Well, it’s all a lie, according to Anjuli – who says it is actually one of the most important things to do if you want to get in shape.
She said: ‘I often receive messages from women who want to look fit and toned but not bulky and it’s important to understand what actually creates the fit and toned look.
‘In order to look toned, it means that someone has built muscle and lost the fat covering the muscle.
‘I think when people think of weightlifting they think of bodybuilding, they’re thinking of this really extreme level of muscle which takes years to get and most people never get to that level.
‘For a woman to put on that level of muscle, it takes years of hard work and often at an elite level, there are also other substances that come into play.
‘The reason why weight training is so good for women is that it not only helps with our posture, it also helps us burn more calories when resting as lifting weights and eating enough to fuel our bodies can cause us to build muscle and muscle burns more calories at resting than fat does.’
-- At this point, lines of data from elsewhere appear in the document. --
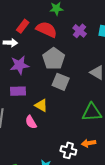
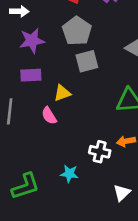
gray square: (61, 82) -> (87, 61), turned -36
yellow triangle: (41, 105) -> (62, 93), turned -48

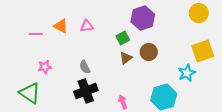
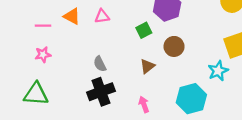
brown triangle: (126, 58) -> (147, 66), moved
pink star: (45, 67) -> (43, 55), moved
green triangle: (30, 93) -> (36, 94), turned -30

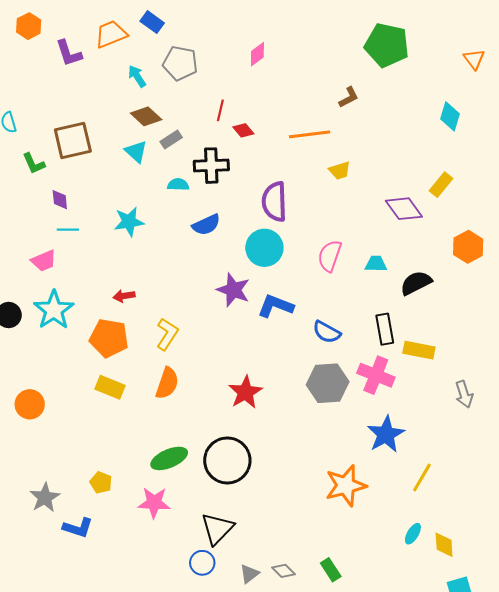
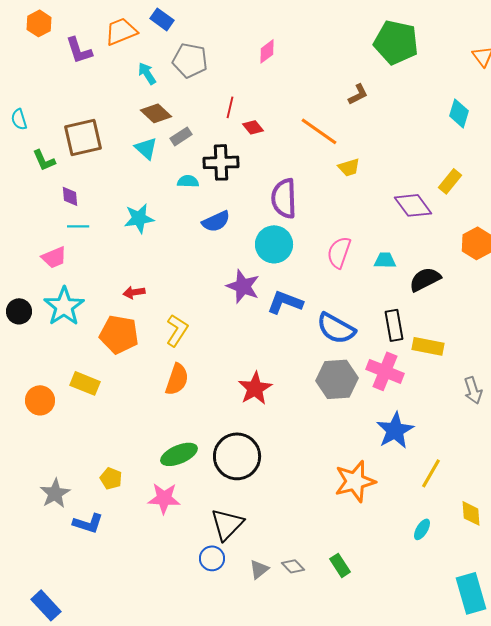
orange line: (310, 134) -> (319, 131), turned 42
blue semicircle: (327, 332) -> (336, 328), size x1.4
yellow rectangle: (110, 387) -> (85, 383), moved
yellow diamond: (444, 545) -> (471, 513), moved

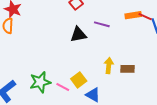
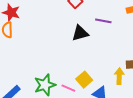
yellow arrow: (109, 66) -> (119, 76), moved

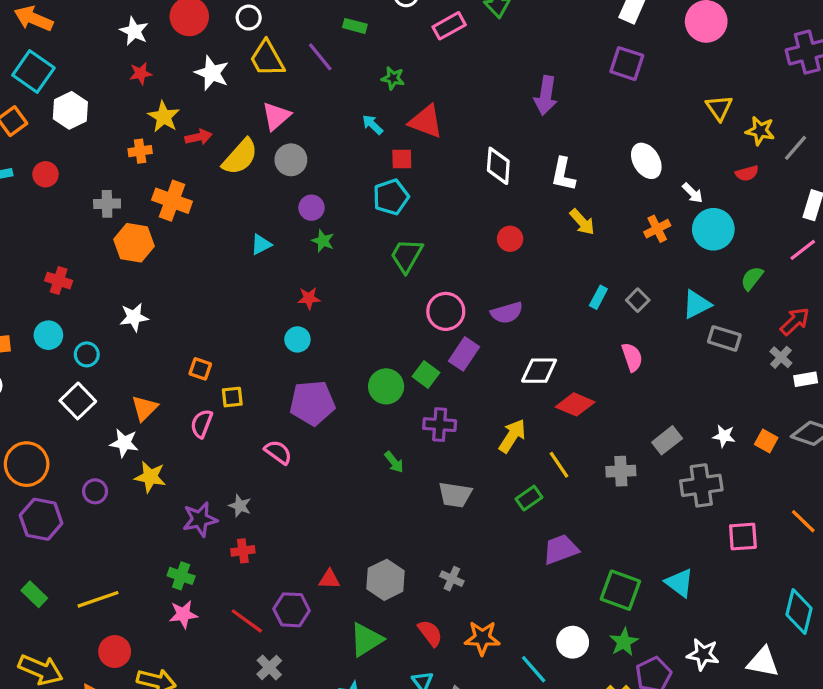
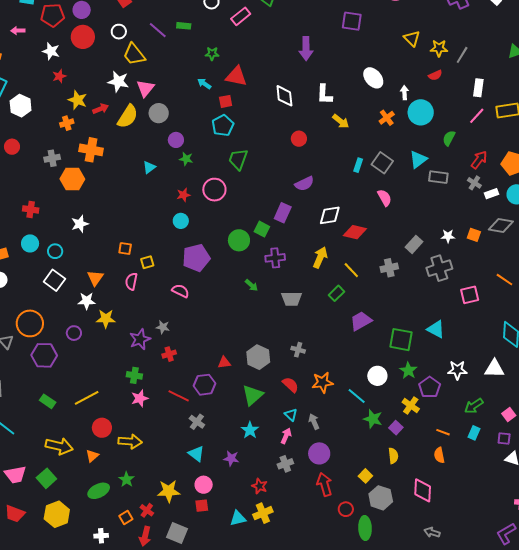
purple line: (320, 57) -> (158, 30), moved
white star: (212, 73) -> (118, 82), moved
white arrow: (693, 193) -> (404, 93), turned -128
gray square: (638, 300) -> (382, 163), size x1.5
pink circle: (446, 311) -> (214, 190), moved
If you don’t have access to weights, Anjuli recommends doing circuit or HIIT training at home, as these can be just as helpful.
Don’t panic: The fitness pro said that lifting weights is actually a great way for women to lose weight – and insisted that it won’t make ladies bulky, as many people assume
Find your pace: Running isn’t always the best thing for weight loss – and actually going for long walks can be better for your body in the long run
RUNNING IS NOT BETTER FOR WEIGHT LOSS THAN WALKING
People often rush into doing cardio workouts when they start their weight loss journey, believing that this is the key to shedding fat.
However, Anjuli notes that running is not the magical solution and won’t always deliver you the results you’re after.
In fact, the trainer believes in this so much that she doesn’t go running herself if she wants to lose fat.
She said: ‘Again, weight training is the key here and I think people would be surprised to know that I never actually go running when I’m looking to lose fat.
‘You can always implement running into your workout later down the line once your nutrition is on point and combine it with weightlifting – but walking is highly underrated and can help burn calories too.’
The fitness coach recommends setting yourself a target of walking 10,000 steps a day and to keep walking throughout the week.
Anjuli added: ‘A workout in the gym that is an hour is only 4% of your day, so for 96% of the week, what are you actually doing?
‘Make sure you keep moving throughout the week, especially with walking, as our bodies are designed to move and you cant expect to lose weight if you’re spending most of your time sitting down.’